Juarez made a concerted effort not to show his excitement. “Eliot what?” he pressed. “Do you have a full name for him?”
He had to think about it for a minute. “I don’t think so, no. We always called him Eliot. Or Mr. E. Why?”
“And when was the last time you saw Eliot?”
“He was with us that last night in Quebec—we all went out drinking together.”
“Did he come with you that night, to go after Erin Lincoln?”
Gendreau shook his head. “He wouldn’t. Said it wasn’t his scene; he’d catch a ride back with Red.”
Juarez did a double take. “Red Grivois?”
“That’s right,” Gendreau said. He hesitated. “I don’t want to get him in trouble now. He was always good to us. Used to buy us beer sometimes. Take us across the border with him. He always said if we were gonna party anyway, he wanted to make sure we were doing it right.”
Grivois was the last one to see Bonnie alive. The one who found the body. He was the one who’d found Erin Lincoln, as well. The first one on the scene when Ashley Gendreau was murdered. He was friends with Will Rainier. Juarez thought of Rosie’s words that afternoon: When he was out wandering in the woods with Sheriff Grivois, drinking and shooting and drinking some m
ore…
“Did Red know Bonnie?” Juarez asked, forcing himself to finish the interview.
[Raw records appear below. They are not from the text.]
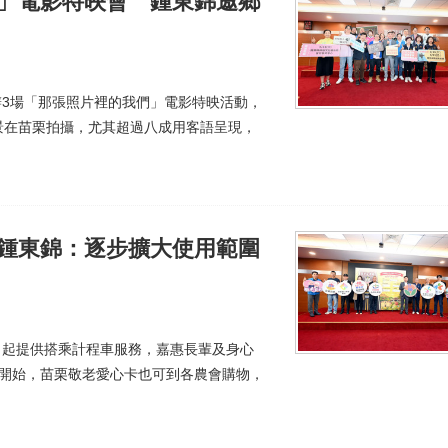
們」電影特映會 鍾東錦邀鄉
辦3場「那張照片裡的我們」電影特映活動，
景在苗栗拍攝，尤其超過八成用客語呈現，
 鍾東錦：逐步擴大使用範圍
1日起提供搭乘計程車服務，嘉惠長輩及身心
月開始，苗栗敬老愛心卡也可到各農會購物，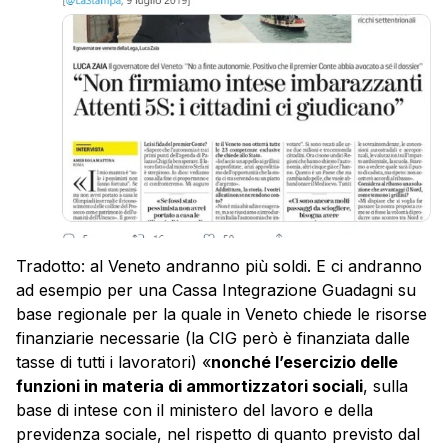
Tradotto: al Veneto andranno più soldi. E ci andranno
ad esempio per una Cassa Integrazione Guadagni su
base regionale per la quale in Veneto chiede le risorse
finanziarie necessarie (la CIG però è finanziata dalle
tasse di tutti i lavoratori) «
nonché l’esercizio delle
funzioni in materia di ammortizzatori sociali
, sulla
base di intese con il ministero del lavoro e della
previdenza sociale, nel rispetto di quanto previsto dal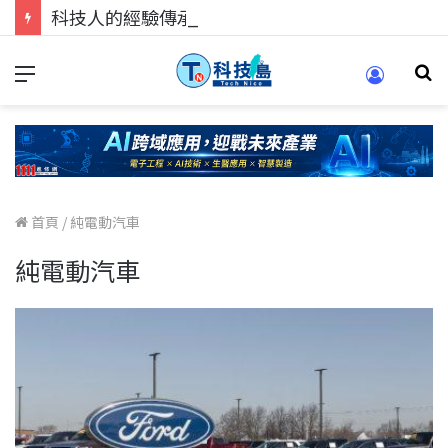
科技人的經驗傳承地！在 Pei Pei 科技專區，與學弟妹交流最硬核的技術
首頁
/
純電動汽車
純電動汽車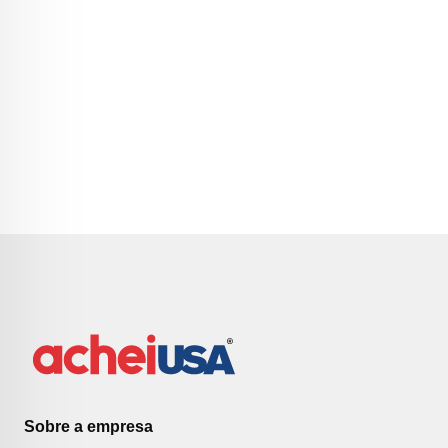
Sobre a empresa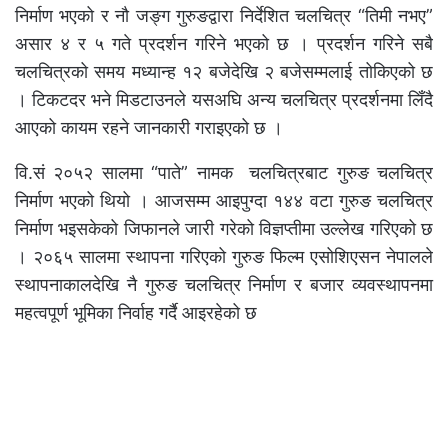
निर्माण भएको र नौ जङ्ग गुरुङद्वारा निर्देशित चलचित्र “तिमी नभए”
असार ४ र ५ गते प्रदर्शन गरिने भएको छ । प्रदर्शन गरिने सबै
चलचित्रको समय मध्यान्ह १२ बजेदेखि २ बजेसम्मलाई तोकिएको छ
। टिकटदर भने मिडटाउनले यसअघि अन्य चलचित्र प्रदर्शनमा लिँदै
आएको कायम रहने जानकारी गराइएको छ ।
वि.सं २०५२ सालमा “पाते” नामक चलचित्रबाट गुरुङ चलचित्र
निर्माण भएको थियो । आजसम्म आइपुग्दा १४४ वटा गुरुङ चलचित्र
निर्माण भइसकेको जिफानले जारी गरेको विज्ञप्तीमा उल्लेख गरिएको छ
। २०६५ सालमा स्थापना गरिएको गुरुङ फिल्म एसोशिएसन नेपालले
स्थापनाकालदेखि नै गुरुङ चलचित्र निर्माण र बजार व्यवस्थापनमा
महत्वपूर्ण भूमिका निर्वाह गर्दै आइरहेको छ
“Of course,” Gendreau said. “Everybody knew Bonnie. My sister was the prettiest girl in the County back then. Red wasn’t much older than us, you know? Early twenties—not sheriff yet, just a deputy. He liked her, I think.”
Juarez stood abruptly and went to his briefcase, hauling out most of the files inside. Then he opened the office door and called for the guard. “You can take him back to his cell. I won’t need him again.”
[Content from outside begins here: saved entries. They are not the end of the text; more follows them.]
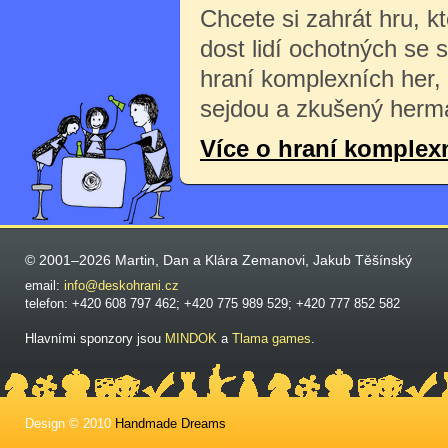
Chcete si zahrát hru, k
dost lidí ochotných se 
hraní komplexních her,
sejdou a zkušený herma
Více o hraní komplex
© 2001–2026 Martin, Dan a Klára Zemanovi, Jakub Těšínský
email:
info@deskohrani.cz
telefon: +420 608 797 462; +420 775 989 529; +420 777 852 582
Hlavními sponzory jsou
MINDOK
a
Tlama games
.
Design © 2010
Handmade Dreams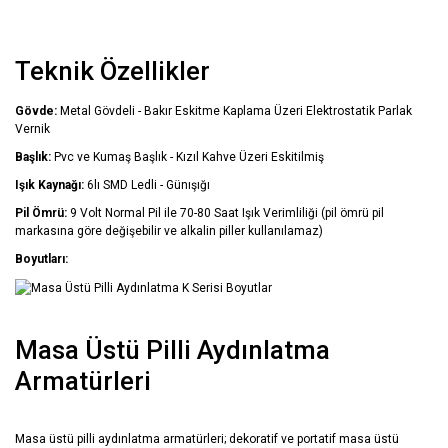
Teknik Özellikler
Gövde:
Metal Gövdeli - Bakır Eskitme Kaplama Üzeri Elektrostatik Parlak
Vernik
Başlık:
Pvc ve Kumaş Başlık - Kızıl Kahve Üzeri Eskitilmiş
Işık Kaynağı:
6lı SMD Ledli - Günışığı
Pil Ömrü:
9 Volt Normal Pil ile 70-80 Saat Işık Verimliliği (pil ömrü pil
markasına göre değişebilir ve alkalin piller kullanılamaz)
Boyutları:
Masa Üstü Pilli Aydınlatma
Armatürleri
Masa üstü pilli aydınlatma armatürleri; dekoratif ve portatif masa üstü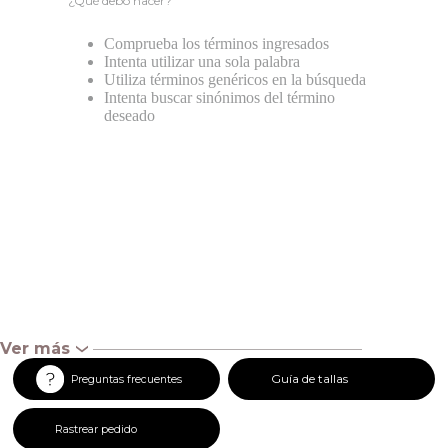
¿Qué debo hacer?
Comprueba los términos ingresados
Intenta utilizar una sola palabra
Utiliza términos genéricos en la búsqueda
Intenta buscar sinónimos del término
deseado
Ver más
‹
Guía de tallas
Preguntas frecuentes
Rastrear pedido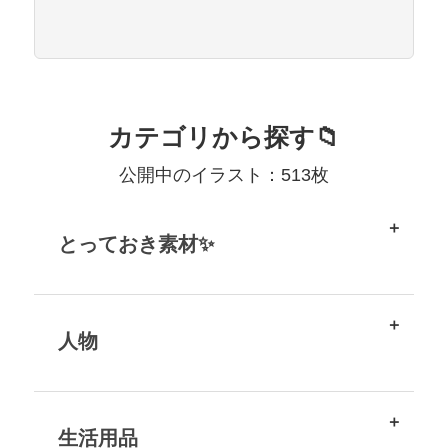
カテゴリから探す📁
公開中のイラスト：513枚
とっておき素材✨
人物
生活用品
Gendreau stood without any prompting from the guards. “My case—Ashley dying. Do you think whoever did all these other girls is the same one who killed Ashley?”
Normally, Juarez tried not to answer that kind of question directly—there were too many repercussions if it turned out he was wrong. This time, however, he didn’t hesitate.
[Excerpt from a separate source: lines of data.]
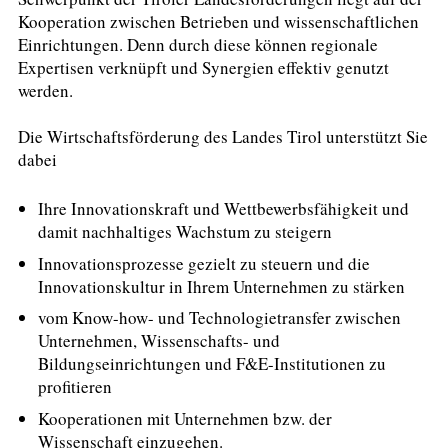
Kooperation zwischen Betrieben und wissenschaftlichen
Einrichtungen. Denn durch diese können regionale
Expertisen verknüpft und Synergien effektiv genutzt
werden.
Die Wirtschaftsförderung des Landes Tirol unterstützt Sie
dabei
Ihre Innovationskraft und Wettbewerbsfähigkeit und
damit nachhaltiges Wachstum zu steigern
Innovationsprozesse gezielt zu steuern und die
Innovationskultur in Ihrem Unternehmen zu stärken
vom Know-how- und Technologietransfer zwischen
Unternehmen, Wissenschafts- und
Bildungseinrichtungen und F&E-Institutionen zu
profitieren
Kooperationen mit Unternehmen bzw. der
Wissenschaft einzugehen.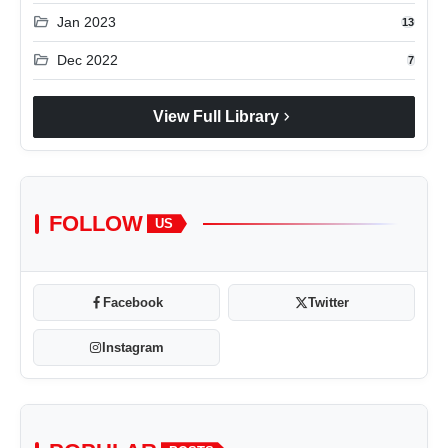
folder_open
Jan 2023
13
folder_open
Dec 2022
7
chevron_right
View Full Library
FOLLOW
US
Facebook
Twitter
Instagram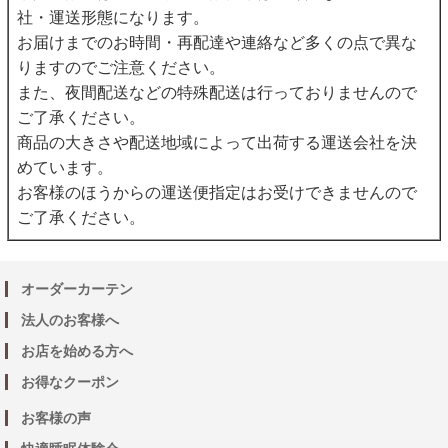
社・運送形態になります。
お届けまでのお時間・再配達や連絡など多くの点で異な
りますのでご注意ください。
また、夜間配送などの特殊配送は行っておりませんので
ご了承ください。
商品の大きさや配送地域によって出荷する運送会社を決
めています。
お客様のほうからの運送便指定はお受けできませんので
ご了承ください。
オーダーカーテン
法人のお客様へ
お店を始める方へ
お得なクーポン
お客様の声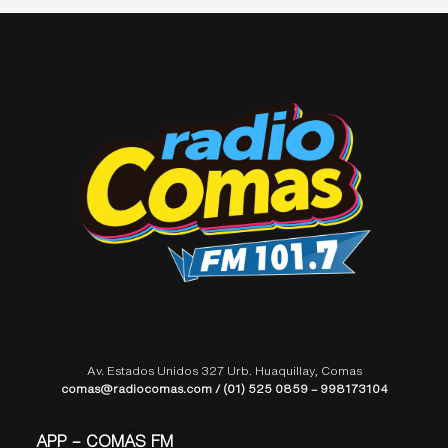
Av. Estados Unidos 327 Urb. Huaquillay, Comas
comas@radiocomas.com / (01) 525 0859 – 998173104
APP – COMAS FM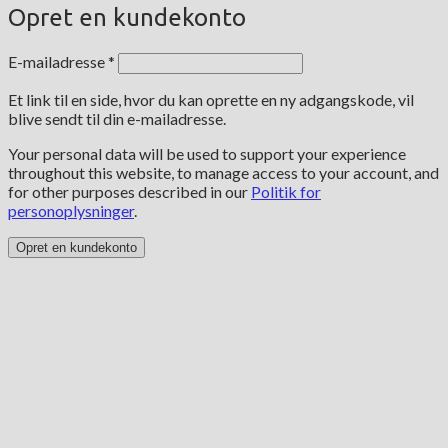
Opret en kundekonto
Påkrævet
E-mailadresse
*
Et link til en side, hvor du kan oprette en ny adgangskode, vil
blive sendt til din e-mailadresse.
Your personal data will be used to support your experience
throughout this website, to manage access to your account, and
for other purposes described in our
Politik for
personoplysninger
.
Opret en kundekonto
“I do. And I’ll do everything in my power to convince the judge of that.”
“I know that everything that happened with Erin Lincoln…what Will did—I can’t ever make up for that. I’ll never forget it. Never be able to change what we did to that girl. But if there’s some way I can get out of prison now, maybe I can make things up to my other kids, try to rebuild things with them. That’s all I can ask for right now.”
Juarez shook the man’s hand. He was reminded of all the bad decisions the universe seemed to just let slide by, until that one fateful miscalculation that invariably turned the world on its head. He thought of the four boys: Jeff, Hank, Will, and Eliot. Teenage boys who got caught up in a game more serious than they ever could have imagined, when Jeff Lincoln first came up with the monumentally bad idea to ply thirteen-year-old girls with beer and sweet nothings. And two of those boys took the game a step further.
“Thank you for meeting with me,” Juarez said. “I hope you get that second chance.”
After he was gone, Juarez spread the files out on his desk, looking at each and every victim for the link he was sure he would find. Within minutes, he had his answer.